専門医制度は大きく変わりますが,基本的に大丈夫です.安心してください.これから専門医を取得される皆さんは,今までの日本小児循環器学会専門医の仕組み(旧制度)と同様に小児循環器の研修を積み,症例要約を30症例,書いてください.日本専門医機構の新制度になるともう30例をリストしていただき,合計60症例のリストを書いていただく必要があります.これは日本専門医機構が求める“共通の専門医像”という要件のために加わりました.リストのみの30例は症例要約を思えば,たいしたことはないかもしれません.人の記憶とは儚いものです.要約まで書く症例とリストにだけ載せる症例をこまめにリストアップしておくことがコツです.濃厚な記憶のある間に症例要約を書いてしまえば時間を節約できます.そのほかの要求される経験も,大きな変更はありません.

新制度になってもきっと大丈夫なのは,これまでの日本小児循環器学会の専門医制度が磨き抜かれた素晴らしい制度であり,その土台の上に要件があまり変わらないように新制度を計画して申請し,受理されたからです.もちろん若干の変更点はあります.HPに順次案内を掲載していきますのでご参照ください.アンテナを十分に張って,自分に必要なことは何かを自ら把握し,疑問点はお尋ねください.

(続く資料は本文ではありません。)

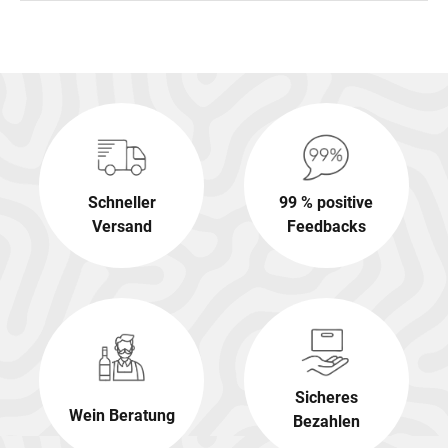
Schneller
99 % positive
Versand
Feedbacks
Sicheres
Wein Beratung
Bezahlen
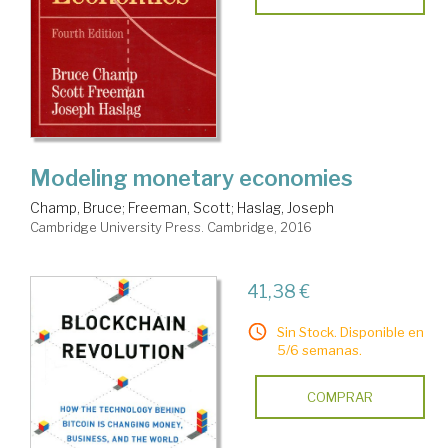
Modeling monetary economies
Champ, Bruce
;
Freeman, Scott
;
Haslag, Joseph
Cambridge University Press. Cambridge, 2016
41,38 €
Sin Stock. Disponible en
5/6 semanas.
COMPRAR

しばらくは現在の旧制度と,日本専門医機構認定の新制度が選べる状態になります.ただし小児科専攻医期間を終えて,2025年度以降に小児循環器の専攻医を開始する先生は新制度のみになります.新制度では小児科専攻医の期間を小児循環器の研修期間として含めることは認めていません.その代わり小児循環器の研修期間を最低で2年とし,カリキュラムが終了すれば最短で医師8年目に専門医を受験できることは旧制度と同様です.これから新制度で受験する可能性が少しでもある先生方は,2025年4月からの研修開始届を提出してください.旧制度で受験できる方であれば,新制度の研修開始届を提出したからといって旧制度で受験できなくなるわけではありません.

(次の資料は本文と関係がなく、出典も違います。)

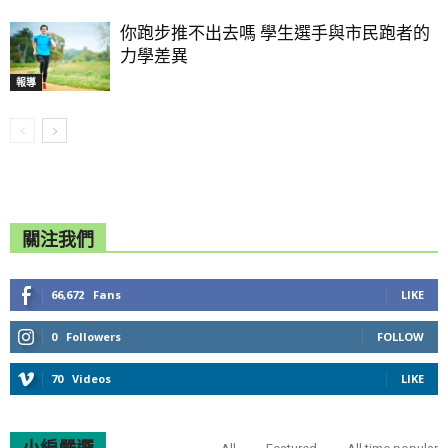
你跑步推不出去嗎 學生選手與市民跑者的
力學差異
報導
關注我們
66,672
Fans
LIKE
0
Followers
FOLLOW
70
Videos
LIKE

旧制度ですでに日本小児循環器学会の専門医を取得されている先生方が,いつの時点の更新から機構専門医に変わり得るか,その条件は何かについても順次HPに掲載していきます.小児科専門医が機構認定になった際の移行プロセスを模して制度を考案しています.更新の要件も,旧制度のルールから,小児科専門医(機構認定)のルールに近いものになる予定です.ただし継続については機構の審査はこれからになりますので,今後変更になる可能性があります.目下,新制度での専門医の更新に向けて内科系教育委員会を中心にe-learningの仕組みを検討くださっています.こちらの構築には時間と費用がかかるため,実際の運用はまだ先になります.

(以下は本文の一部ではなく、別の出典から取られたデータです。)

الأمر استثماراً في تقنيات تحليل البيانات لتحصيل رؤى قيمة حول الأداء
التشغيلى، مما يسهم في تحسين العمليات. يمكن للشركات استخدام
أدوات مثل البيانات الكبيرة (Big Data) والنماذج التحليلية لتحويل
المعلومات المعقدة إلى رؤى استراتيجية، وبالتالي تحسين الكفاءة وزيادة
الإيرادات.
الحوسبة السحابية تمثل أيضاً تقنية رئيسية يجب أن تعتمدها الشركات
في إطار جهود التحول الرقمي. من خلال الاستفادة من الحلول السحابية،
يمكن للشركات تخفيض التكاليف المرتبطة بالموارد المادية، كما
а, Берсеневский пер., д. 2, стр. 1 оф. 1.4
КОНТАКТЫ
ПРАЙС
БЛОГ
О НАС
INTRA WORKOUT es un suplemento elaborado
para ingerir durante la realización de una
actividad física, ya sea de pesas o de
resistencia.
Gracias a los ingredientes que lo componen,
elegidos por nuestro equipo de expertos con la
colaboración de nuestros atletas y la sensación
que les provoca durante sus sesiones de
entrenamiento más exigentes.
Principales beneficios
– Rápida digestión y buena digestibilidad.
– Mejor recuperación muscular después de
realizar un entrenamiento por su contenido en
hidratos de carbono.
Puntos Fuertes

大変になっていくこともあるかもしれません.例えば心臓カテーテルの経験症例数です.小児の数が減っていること,画像診断法の発達により診断カテーテルの数が減っていることなどが要因として挙げられます.しかし今回の制度設計では心臓カテーテルの要求数を減じることはしませんでした.それはカテーテル治療を専門としない小児循環器専門医であっても,小児循環器専門医を称するには最低限の心臓カテーテルの経験は欠かせないと考えたためです.地域の拠点化や施設群の再構築などにより十分な経験が積めるように地域ごとの調整が必要かもしれません.そして今までもこれからも,専門医取得はゴールではなく通過点です.専門医を取得したら一人前ということではなく勉強・修行は一生ですし,これからの専門医を育てていく使命があります.2025年7月に津で開催される小児循環器学会学術集会では,最終日の昼過ぎに,“小循専門医を取ろう,育てよう,深めよう,盛り上げよう!(専門医エリア)”という委員会セッションがあり,専門医取得のTipsや新制度についてもご紹介していきますので是非ご参集ください.

これから新制度のみに一本化されるまでが移行期です.これから小児循環器専門医になる皆さんも,指導医の皆さんも一緒に乗り切っていきましょう.どうぞよろしくお願い申し上げます.